Additionally, or alternatively, the report analysis platform may perform a kernel density estimation (KDE) anomaly detection analysis of the historical expense reports, the set of unsupervised model features, and/or the like. For example, the report analysis platform may perform the KDE anomaly detection analysis to detect anomalies in the historical expense reports (e.g., anomalous locations, amounts, and/or the like).
Turning to
In some implementations, the super model may include a gradient boosting tree. For example, the report analysis platform may combine the set of supervised model features and the set of unsupervised model features into a gradient boosting tree that can be used to determine a score for a report (e.g., by combining patterns extracted from the data into a single model).
As shown by reference number 155, the report analysis platform may receive an expense report to be processed. For example, the report analysis platform may receive the expense report after generating the super model and/or utilizing the super model to train a machine learning model. In some implementations, the expense report may include data that identifies a set of expenses associated with the expense report, an individual that submitted the expense report, a set of individuals that incurred the expenses, an amount of the expenses, a location of the expenses, a type of the expenses (e.g., food, fuel, lodging, and/or the like), a vendor associated with the expenses, and/or the like. In some implementations, the expense report may be similar to a historical expense report described elsewhere herein.
In some implementations, the report analysis platform 230 may receive the expense report from the server device 220, the client device 210, the user device, and/or the like. In some implementations, the report analysis platform 230 may receive the expense report when the expense report is generated, may receive a batch of expense reports at a particular time or after a threshold quantity of expense reports have been submitted, and/or the like. In some implementations, the report analysis platform 230 may receive thousands, millions, or more expense reports associated with thousands, millions, or more individuals, vendors, locations, and/or the like. In this way, the report analysis platform 230 may receive a quantity of expense reports that cannot be processed manually or objectively (e.g., in a consistent manner) by a human actor.
As shown by reference number 160, the report analysis platform may determine a score for the expense report. For example, the report analysis platform may determine the score after receiving the expense report. In some implementations, the score may indicate a likelihood of the expense report including an issue. For example, the score may indicate a likelihood of the expense report including a fraudulent expense, a likelihood of the expense report failing an audit, a likelihood of the expense report including data that does not match the features of the super model, and/or the like.
As shown by reference number 165, the report analysis platform may input the expense report (or data extracted from the expense report using a text processing technique, an image processing technique, and/or the like similar to that described elsewhere herein) into the super model. For example, the report analysis platform may input the expense report in association with determining to determine the score for the expense report.

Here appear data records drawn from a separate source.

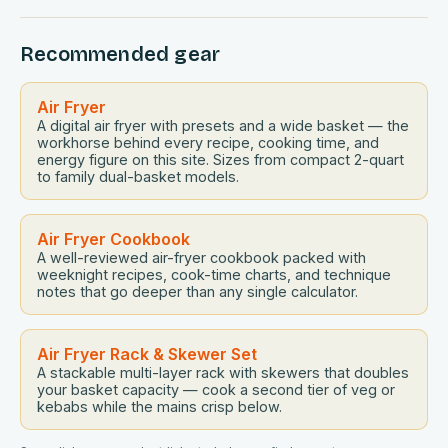
countless models flooding the market, selecting the
perfect air fryer requires careful consideration of
Recommended gear
features, performance, and user experiences….
Air Fryer
A digital air fryer with presets and a wide basket — the
workhorse behind every recipe, cooking time, and
energy figure on this site. Sizes from compact 2-quart
to family dual-basket models.
Air Fryer Cookbook
A well-reviewed air-fryer cookbook packed with
weeknight recipes, cook-time charts, and technique
notes that go deeper than any single calculator.
Air Fryer Rack & Skewer Set
A stackable multi-layer rack with skewers that doubles
your basket capacity — cook a second tier of veg or
kebabs while the mains crisp below.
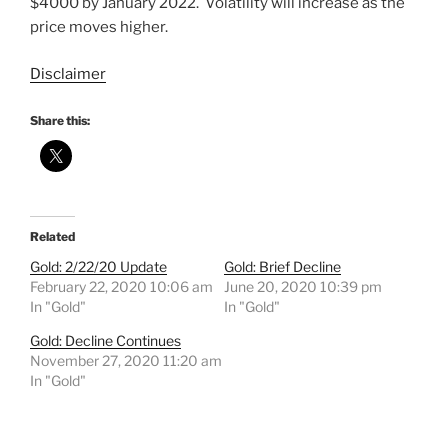
$4000 by January 2022. Volatility will increase as the
price moves higher.
Disclaimer
Share this:
Related
Gold: 2/22/20 Update
Gold: Brief Decline
February 22, 2020 10:06 am
June 20, 2020 10:39 pm
In "Gold"
In "Gold"
Gold: Decline Continues
November 27, 2020 11:20 am
In "Gold"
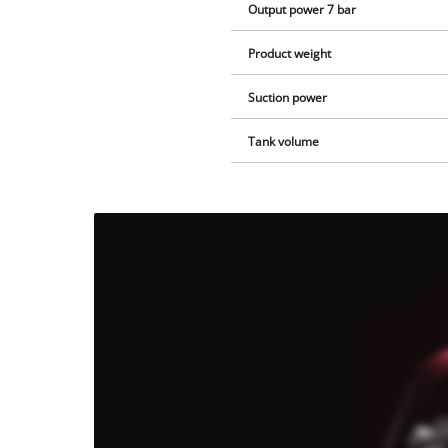
Output power 7 bar
Product weight
Suction power
Tank volume
We
need
your
consent
to load
the
Youtube
service!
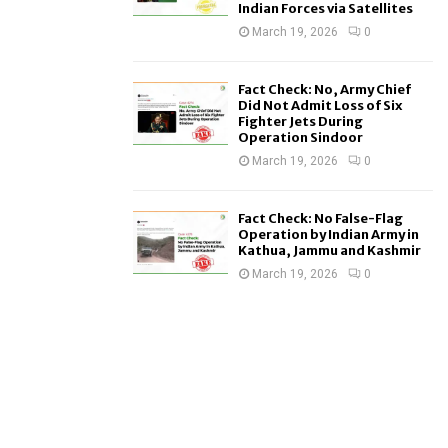
Indian Forces via Satellites
March 19, 2026
0
Fact Check: No, Army Chief
Did Not Admit Loss of Six
Fighter Jets During
Operation Sindoor
March 19, 2026
0
Fact Check: No False-Flag
Operation by Indian Army in
Kathua, Jammu and Kashmir
March 19, 2026
0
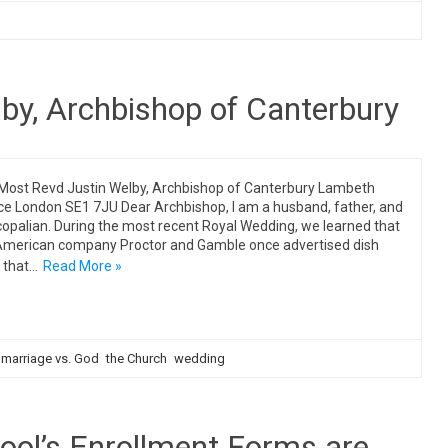
by, Archbishop of Canterbury
Most Revd Justin Welby, Archbishop of Canterbury Lambeth
ce London SE1 7JU Dear Archbishop, I am a husband, father, and
copalian. During the most recent Royal Wedding, we learned that
American company Proctor and Gamble once advertised dish
 that…
Read More »
marriage vs. God
the Church
wedding
ool’s Enrollment Forms are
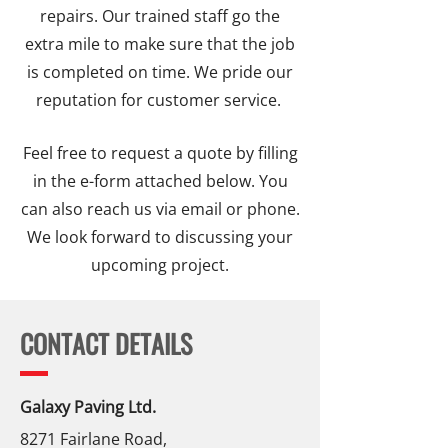
repairs. Our trained staff go the
extra mile to make sure that the job
is completed on time. We pride our
reputation for customer service.
Feel free to request a quote by filling
in the e-form attached below. You
can also reach us via email or phone.
We look forward to discussing your
upcoming project.
CONTACT DETAILS
Galaxy Paving Ltd.
8271 Fairlane Road,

In some implementations, the report analysis platform may use the super model to process the expense report (e.g., data from the expense report) to determine whether the expense report matches the set of supervised model features, the set of unsupervised model features, and/or the like. Continuing with the previous example, the report analysis platform may determine whether a combination of location, amount, individual, and/or the like associated with the expense report matches a pattern of supervised model features and/or unsupervised model features included in the super model.
In some implementations, the super model may be machine learning model that has been trained on a set of supervised model features and/or a set of unsupervised model features. For example, the super model may be trained to process the expense report after having been trained. Continuing with the previous example, the super model may be similar to other machine learning models described elsewhere herein and/or may be trained to output a score (e.g., based on data associated with the expense report).

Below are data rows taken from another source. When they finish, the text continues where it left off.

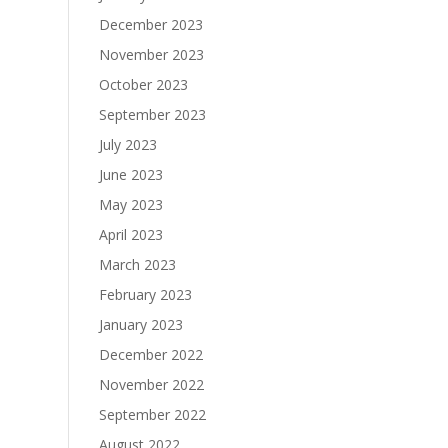
December 2023
November 2023
October 2023
September 2023
July 2023
June 2023
May 2023
April 2023
March 2023
February 2023
January 2023
December 2022
November 2022
September 2022
August 2022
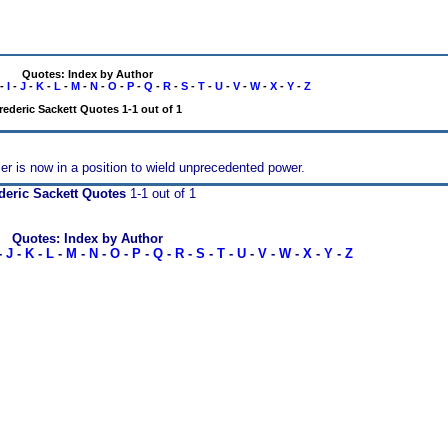
Quotes: Index by Author
-
I
-
J
-
K
-
L
-
M
-
N
-
O
-
P
-
Q
-
R
-
S
-
T
-
U
-
V
-
W
-
X
-
Y
-
Z
rederic Sackett Quotes 1-1 out of 1
tler is now in a position to wield unprecedented power.
deric Sackett Quotes
1-1 out of 1
Quotes: Index by Author
-
J
-
K
-
L
-
M
-
N
-
O
-
P
-
Q
-
R
-
S
-
T
-
U
-
V
-
W
-
X
-
Y
-
Z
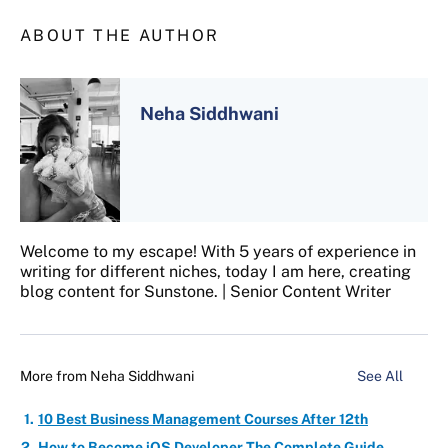
ABOUT THE AUTHOR
Neha Siddhwani
Welcome to my escape! With 5 years of experience in
writing for different niches, today I am here, creating
blog content for Sunstone. | Senior Content Writer
More from
Neha Siddhwani
See All
10 Best Business Management Courses After 12th
How to Become iOS Developer The Complete Guide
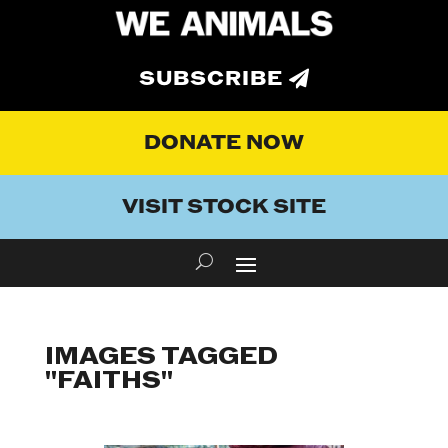
SUBSCRIBE
DONATE NOW
VISIT STOCK SITE
IMAGES TAGGED
"FAITHS"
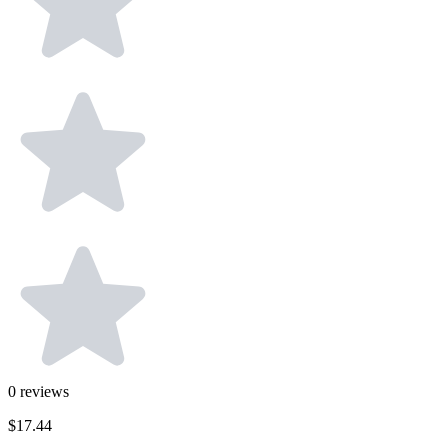
0
reviews
$17.44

As shown by reference number 170, the super model may output the score after the report analysis platform has processed the expense report using the super model. Additionally, or alternatively, when the report analysis platform processes the expense report using a machine learning model, the machine learning model may output the score. In some implementations, the score may be an average score, a range of scores, and/or the like. For example, the report analysis platform may perform multiple iterations of processing the expense report and may generate the score based on the scores associated with the multiple iterations.
As shown by reference number 175, the report analysis platform 230 may perform an action based on the score. For example, the report analysis platform 230 may perform an action after determining the score for the expense report. In some implementations, the report analysis platform 230 may trigger an alarm based on the score (e.g., based on whether the score satisfies a threshold). Additionally, or alternatively, the report analysis platform 230 may send a message to the client device 210, the user device, and/or the server device 220 when the score satisfies a threshold (e.g., that includes information that identifies the expense report, the score, and/or the like). Additionally, or alternatively, the report analysis platform 230 may generate a report that identifies a result of processing a batch of expense reports (e.g., that includes information that identifies scores for each of the reports, whether the scores satisfy a threshold, a trend of the scores over time, and/or the like), and may store the report in the server device 220 and/or may output the report via the client device 210 and/or the user device. Additionally, or alternatively, the report analysis platform 230 may store the expense report in the server device 220 based on the score (e.g., based on whether the score satisfies a threshold), and may populate a user interface with information that identifies the expense report, with a link (e.g., a file path, a uniform resource locator (URL), a clickable icon, and/or the like) to a storage location of the expense report, and/or the like.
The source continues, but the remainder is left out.